Bertoncello era tu apellido, pero todo el mundo amigo te llamaba Berton. Tenías esos apellidos que marcan ¡Cómo no dedicarte a la lutería!

No estabas lejos de casa, y yo me iba caminando a verte. La primera vez me llamó la atención que un señor lutier saliera a recibirme en camiseta sin mangas y con el pucho en la boca. Al pasar adentro de la casa, apareció tu familia: la negrita hermosa que era tu mujer, y tu nena que revoloteaba por todas partes. Me convidaron algo de tomar, y observé que todas las tazas y los vasos eran desiguales, lo mismo que los banquitos y las sillas. Nada que hiciera juego, ninguna pose habitaba esa casa que empecé a querer tanto.

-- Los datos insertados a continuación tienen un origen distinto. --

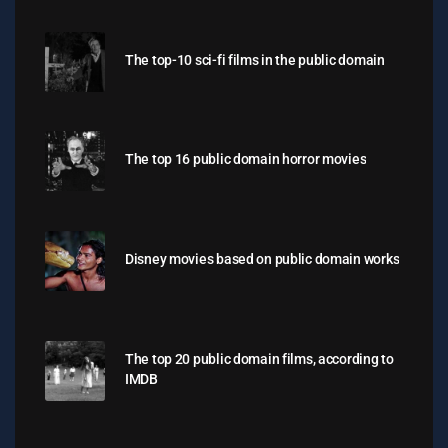
The top-10 sci-fi films in the public domain
The top 16 public domain horror movies
Disney movies based on public domain works
The top 20 public domain films, according to
IMDB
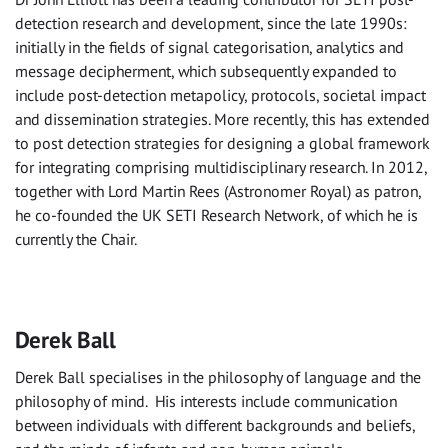
detection research and development, since the late 1990s:
initially in the fields of signal categorisation, analytics and
message decipherment, which subsequently expanded to
include post-detection metapolicy, protocols, societal impact
and dissemination strategies. More recently, this has extended
to post detection strategies for designing a global framework
for integrating comprising multidisciplinary research. In 2012,
together with Lord Martin Rees (Astronomer Royal) as patron,
he co-founded the UK SETI Research Network, of which he is
currently the Chair.
Derek Ball
Derek Ball specialises in the philosophy of language and the
philosophy of mind. His interests include communication
between individuals with different backgrounds and beliefs,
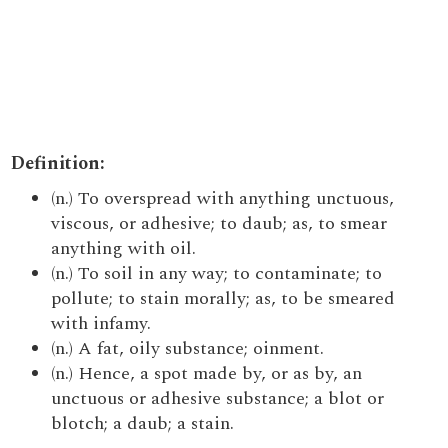
Definition:
(n.) To overspread with anything unctuous,
viscous, or adhesive; to daub; as, to smear
anything with oil.
(n.) To soil in any way; to contaminate; to
pollute; to stain morally; as, to be smeared
with infamy.
(n.) A fat, oily substance; oinment.
(n.) Hence, a spot made by, or as by, an
unctuous or adhesive substance; a blot or
blotch; a daub; a stain.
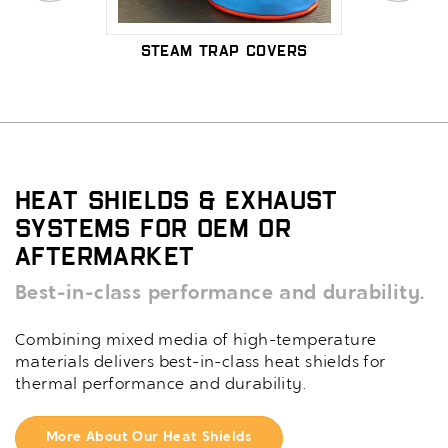
over
Steam Trap Covers
Remov
insu
Heat Shields & Exhaust
Systems for OEM or
Aftermarket
Best-in-class performance and durability.
Combining mixed media of high-temperature
materials delivers best-in-class heat shields for
thermal performance and durability.
More About Our Heat Shields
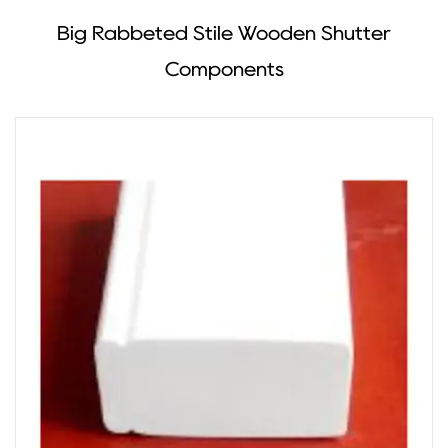
Big Rabbeted Stile Wooden Shutter
Components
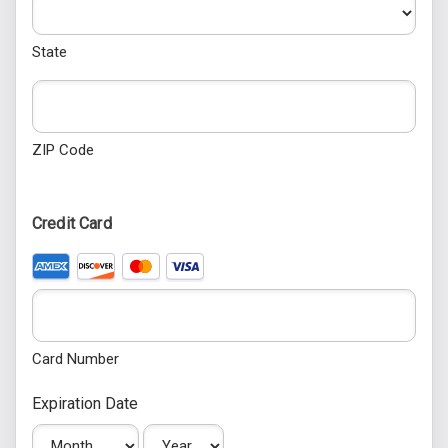
State
ZIP Code
Credit Card
Supported Credit Cards: American Express, Discover, Maste
Card Number
Expiration Date
Month
Year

A veces iba a visitarte no porque el violín te necesitara, sino porque la que te necesitaba era yo. Precisaba ese aire fresco de ver cómo era una familia linda, una pareja linda, necesitaba verte vivir con ese humor y desparpajo, con esa naturalidad de tipo simple y cálido.

Me gustaba cuando íbamos arriba, al taller, quedarme a mirar las tapas de los cellos, de los violines, contrabajos y también guitarras. Todo perfumado a madera, y más aún si era de noche, y se podía uno quedar allá arriba, a la luz de la luna, vos y yo fumando cigarros comunes, y tu amigo lutier, un toscano de los suyos. En silencio.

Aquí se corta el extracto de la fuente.